Hosoda Kazufumi, Seno Shigeto, Kamiura Rikuto, Murakami Naomi, Kondoh Michio
RIKEN Center for Biosystems Dynamics Research, 6-2-3 Furuedai, Suita, Osaka 565-0874, Japan.
Center for Information and Neural Networks (CiNet), National Institute of Information and Communications Technology (NICT), Osaka 565-0871, Japan.
Entropy (Basel). 2023 Dec 5;25(12):1624. doi: 10.3390/e25121624.

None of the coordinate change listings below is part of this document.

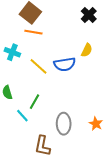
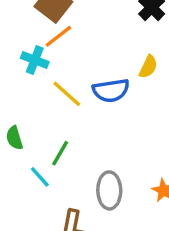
orange line: (33, 32) -> (58, 36), turned -48
cyan cross: (12, 52) -> (35, 60), moved

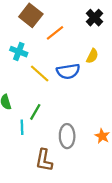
orange line: (58, 36) -> (55, 33), moved
cyan line: (40, 177) -> (22, 127), turned 40

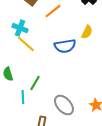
yellow line: (40, 74) -> (26, 44), moved
gray ellipse: (67, 136) -> (64, 105), turned -40

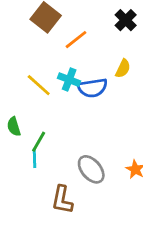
cyan cross: (20, 28) -> (69, 80), moved
green line: (35, 83) -> (39, 142), moved

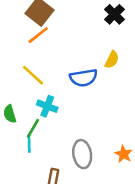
orange line: (76, 40) -> (38, 35), moved
cyan cross: (69, 80) -> (47, 106), moved
gray ellipse: (91, 169) -> (82, 154), turned 32

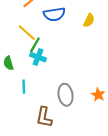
blue semicircle: (83, 78) -> (54, 14), moved
green line: (33, 128) -> (35, 45), moved

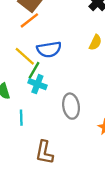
blue semicircle: (54, 14) -> (49, 49), moved
gray ellipse: (66, 95) -> (71, 106), moved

The increase in ecosystem biodiversity can be perceived as one of the universal processes converting energy into information across a wide range of living systems. This study delves into the dynamics of living systems, highlighting the distinction between ex post adaptation, typically associated with natural selection, and its proactive counterpart, ex ante adaptability. Through coalescence experiments using synthetic ecosystems, we (i) quantified ecosystem stability, (ii) identified correlations between some biodiversity indexes and the stability, (iii) proposed a mechanism for increasing biodiversity through moderate inter-ecosystem interactions, and (iv) inferred that the information carrier of ecosystems is species composition, or merged genomic information. Additionally, it was suggested that (v) changes in ecosystems are constrained to a low-dimensional state space, with three distinct alteration trajectories-fluctuations, rapid environmental responses, and long-term changes-converging into this state space in common. These findings suggest that daily fluctuations may predict broader ecosystem changes. Our experimental insights, coupled with an exploration of living systems' information dynamics from an ecosystem perspective, enhance our predictive capabilities for natural ecosystem behavior, providing a universal framework for understanding a broad spectrum of living systems.
生态系统生物多样性的增加可被视为将能量转化为信息的普遍过程之一,这一过程贯穿于广泛的生命系统。本研究深入探讨了生命系统的动态变化,强调了事后适应(通常与自然选择相关)与其主动对应物事前适应性之间的区别。通过使用合成生态系统的聚结实验,我们(i)量化了生态系统稳定性,(ii)确定了一些生物多样性指数与稳定性之间的相关性,(iii)提出了通过适度的生态系统间相互作用增加生物多样性的机制,以及(iv)推断生态系统的信息载体是物种组成或合并的基因组信息。此外,研究还表明(v)生态系统的变化被限制在一个低维状态空间中,三种不同的变化轨迹——波动、快速环境响应和长期变化——共同汇聚到这个状态空间中。这些发现表明,日常波动可能预示着更广泛的生态系统变化。我们的实验见解,加上从生态系统角度对生命系统信息动态的探索,增强了我们对自然生态系统行为的预测能力,为理解广泛的生命系统提供了一个通用框架。